### Task description
With the line containing "miesięcznie" as the first line and the last line of the records as the final one, reproduce that range exactly.

### Supplied records
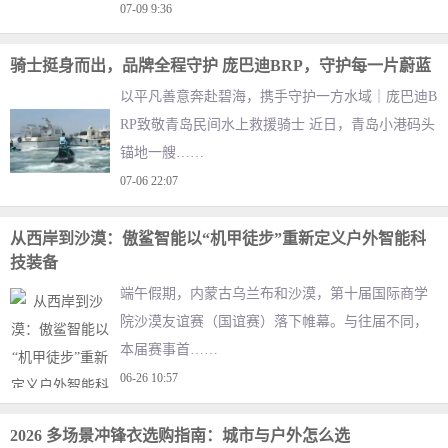
07-09 9:36
骑士挺身而出，品牌全程守护 庞巴迪BRP，守护每一片蔚蓝
以平凡善意奔赴碧海，携手守护一方水域｜庞巴迪B
RP致敬青岛民间水上救援骑士 近日，青岛小港码头
锚地一艘……
07-06 22:07
从西岸到沙漠：傲鲨智能以“机甲徒步”重新定义户外智能科
技装备
端午假期，内蒙古乌兰布和沙漠，第十届国际商学
院沙漠友谊赛（国谊赛）落下帷幕。与往届不同，
本届赛事首……
06-26 10:57
2026 多场景冲锋衣选购指南：城市与户外怎么选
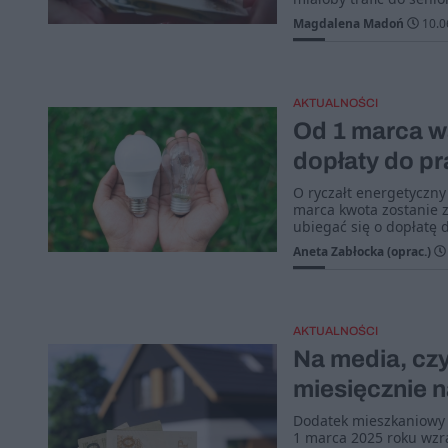
Magdalena Madoń
10.0
AKTUALNOŚCI
Od 1 marca wa
dopłaty do p
O ryczałt energetyczn
marca kwota zostanie z
ubiegać się o dopłatę 
Aneta Zabłocka (oprac.)
AKTUALNOŚCI
Na media, czy
miesięcznie 
Dodatek mieszkaniowy 
1 marca 2025 roku wzra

### Output of the task
miesięcznie 
Dodatek mieszkaniowy 
1 marca 2025 roku wzra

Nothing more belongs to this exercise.